Именно легковесно поступают те товарищи, которые такое серьезное и опасное явление расшифровывают просто как «трюкачество» и даже доходят до утверждения, что формализм «бездумен» и «бездушен». Если бы это было так, то не стоило бы столь основательно, как это делает советская общественность, огород городить. Если бы налицо была только пустышка, то вся наша общественность могла бы быть уподоблена некоей потешной армии, стреляющей из пушек по воробьям. Нет, у формализма и душа большая и думы преизрядные. Но весь вопрос о том, какая это душа и какие думы; связаны ли они с нашей действительностью, с идеологией пролетариата или, иногда субъективно, иногда объективно (повседневно-граждански некоторые из формалистов являются нашими советскими людьми), отражают чужую идеологию, чужое мировоззрение.

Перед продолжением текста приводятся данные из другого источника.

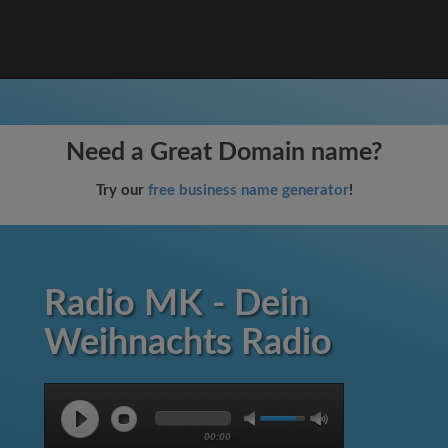
Need a Great Domain name?
Try our
free business name generator
!
Radio MK - Dein
Weihnachts Radio
00:00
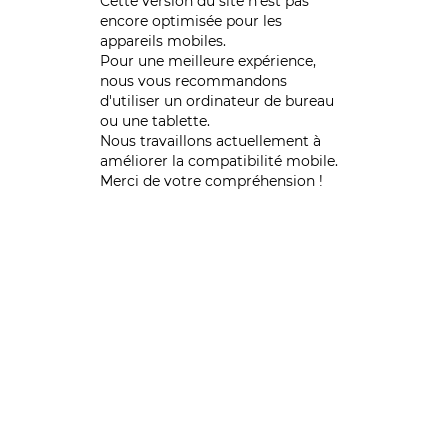
Cette version du site n’est pas
encore optimisée pour les
appareils mobiles.
Pour une meilleure expérience,
nous vous recommandons
d'utiliser un ordinateur de bureau
ou une tablette.
Nous travaillons actuellement à
améliorer la compatibilité mobile.
Merci de votre compréhension !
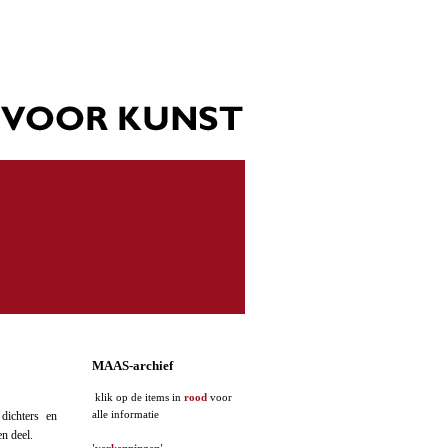
MAAS-archief
klik op de items in
rood
voor
alle informatie
dichters en
n deel.
'verkenningen'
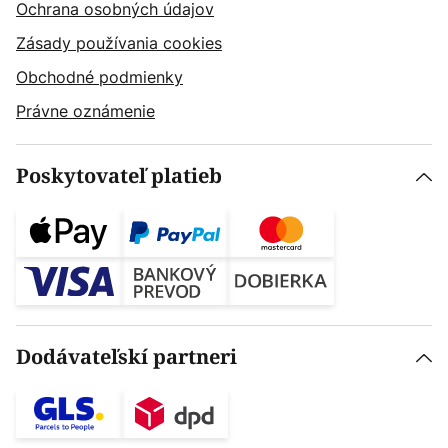
Ochrana osobných údajov
Zásady používania cookies
Obchodné podmienky
Právne oznámenie
Poskytovateľ platieb
Dodávateľskí partneri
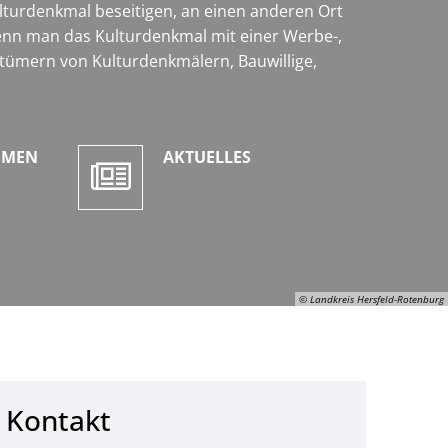
urdenkmal beseitigen, an einen anderen Ort
enn man das Kulturdenkmal mit einer Werbe-,
tümern von Kulturdenkmälern, Bauwillige,
EMEN
AKTUELLES
© Landkreis Hersfeld-Rotenburg
Kontakt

Более теоретически настроенные товарищи дают формализму как будто бы, на первый взгляд, точное определение. Они утверждают, что профиль формализма характеризуется двумя чертами: 1) формалист всегда остается в замкнутом, заколдованном кругу искусства, только сами произведения искусства служат «возбудителями» его творчества; живопись формалиста — творчество вторичного, третичного и т. д. преломления и 2) формалист фетишизирует свой прием, создаст известный стандарт, у него творческое «натуральное хозяйство». Это правильное утверждение, но недостаточное. В нем следствие выдается за причину. Надо объяснить, почему формалисты в своем творчестве оказываются во власти самодовлеющего приема, почему они оказываются замкнутыми в порочный круг исключительно эстетических ассоциаций.
Как первое из приведенных выше (вульгарное) определение формализма, так и второе (недостаточное) должны активизировать нас в направлении анализа мировоззрения, мировосприятия формализма. Только рассмотрение формализма, как выявления в искусстве определенного мировоззрения со своими философскими корнями, может дать плодотворные результаты. Форма, тот язык, которым формалисты разговаривают со своих полотен, есть живописное выявление их сознания.
III
Мы, конечно, вправе говорить о языке живописного произведения, специальном образном языке. Картина — явление социальное. Она выражает идею, определенно окрашенное чувство. Она является для творящего наиболее близким, кровным ему средством социальной связи, способом передачи своих чувств и мыслей себе подобным. Картина разговаривает с зрительской аудиторией своими специфическими способами. Решительно всякий вид искусства, осуществляемый в данной человеческой среде, является орудием социальной практики на базе социальной связи, через него осуществляемой, на базе активного сопереживания одинаковых эмоций. Образы и язык искусства (форма), чуждые или враждебные данной среде, будут затруднять эту социальную практику, будут вполне закономерно, эмоционально, отталкивать от себя представителей этой среды.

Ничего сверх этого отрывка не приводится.